--- Exercise description ---
Please transcribe the listing that follows exactly; images are to be excluded.

--- Supplied entries ---
┄┄┄┄┄┄┄┄┄┄┄┄┄┄┄┄┄┄┄┄

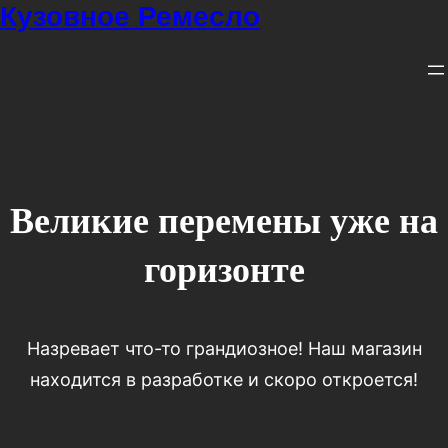
Кузовное Ремесло
Великие перемены уже на
горизонте
Назревает что-то грандиозное! Наш магазин
находится в разработке и скоро откроется!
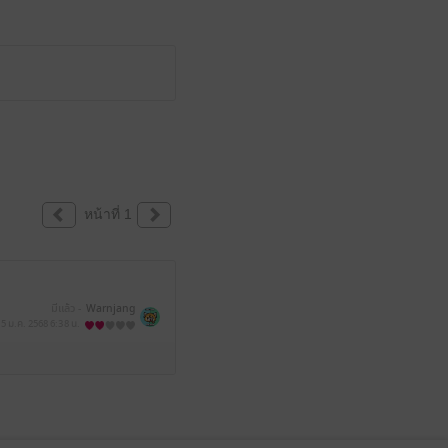
หน้าที่ 1
มีแล้ว -
Warnjang
5 ม.ค. 2568
6:38 น.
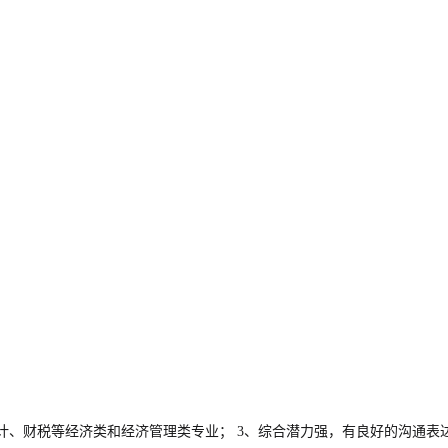
会计学、统计、财税等经济类和经济管理类专业； 3、综合潜力强，有良好的沟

┄┄┄┄┄┄┄┄┄┄┄┄┄┄┄┄┄┄┄┄

--- Reply to the task ---
Кузовное Ремесло
Великие перемены уже на
горизонте
Назревает что-то грандиозное! Наш магазин
находится в разработке и скоро откроется!
หน้าที่ 1
มีแล้ว -
Warnjang
5 ม.ค. 2568
6:38 น.
会计学、统计、财税等经济类和经济管理类专业； 3、综合潜力强，有良好的沟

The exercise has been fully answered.